Она замолчала, вдруг нервным жестом подняв руки вверх, схватилась за голову... И стала оправлять волосы...

Фома глубоко вздохнул. Слова Медынской убили в нем какую-то надежду, надежду, присутствие которой в сердце своем он ощутил лишь теперь, когда она была убита. И с горьким упреком, покачивая головой, он сказал:

— Бывало, смотрел я на вас и думал: «Экая она красивая, хорошая... Голубка!..» А вы вот сами говорите — виновата... эхма!

Голос его оборвался. А женщина тихонько засмеялась.

— Какой вы славный и смешной...

Парень смотрел на нее, чувствуя себя обезоруженным ее ласковыми словами и печальной улыбкой. То холодное и жесткое, что он имел в груди против нее, таяло в нем от теплого блеска ее глаз. Женщина казалась ему теперь маленькой, беззащитной, как дитя. Она говорила что-то ласковым голосом, точно упрашивала, и всё улыбалась; но он не вслушивался в ее слова.

— Пришел я к вам, — заговорил он, перебивая ее речь, — без жалости!.. Думал — я ей скажу! А ничего не сказал... и не хочется... Сердце упало... Дышите вы на меня как-то... Эх, напрасно я увидал вас! Что вы мне? Уходить, видно, надо...

— Подождите, голубчик, не уходите! — торопливо сказала женщина, протягивая к нему руку. — Зачем же так... сурово? Не сердитесь на меня! Что я вам? Вам нужна иная подруга, такая же простая, здоровая душою, как сами вы... Она должна быть веселая, бодрая... Я ведь уже старуха... Я вот тоскую... так пусто и скучно живется мне... так пусто! Знаете, — когда человек привыкнет жить весело, а радоваться не может, — плохо ему! Смеется не он, — жизнь смеется над ним... А люди... Послушайте! Как мать, советую вам, прошу и умоляю вас — не слушайте никого, кроме вашего сердца! Живите так, как оно вам подскажет. Люди ничего не знают, ничего не могут сказать верного... не слушайте их!

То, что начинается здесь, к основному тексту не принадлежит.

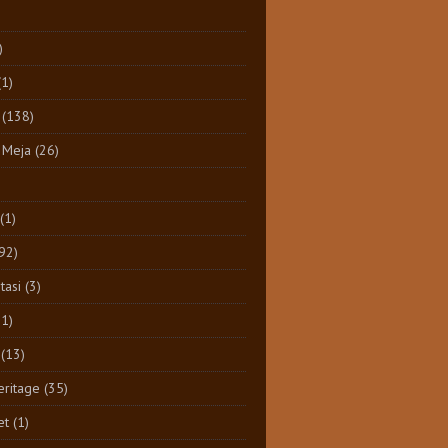
)
(1)
(138)
 Meja
(26)
(1)
92)
tasi
(3)
11)
(13)
eritage
(35)
et
(1)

Стараясь говорить проще и понятнее, она волновалась, и слова ее речи сыпались одно за другим торопливо, несвязно. На губах ее всё время играла жалобная усмешка.

— Жизнь строга... она хочет, чтоб все люди подчинялись ее требованиям, только очень сильные могут безнаказанно сопротивляться ей... Да и могут ли? О, если б вы знали, как тяжело жить... Человек доходит до того, что начинает бояться себя... он раздвояется на судью и преступника, и судит сам себя, и ищет оправдания перед собой... и он готов и день и ночь быть с тем, кого презирает, кто противен ему, — лишь бы не быть наедине с самим собой!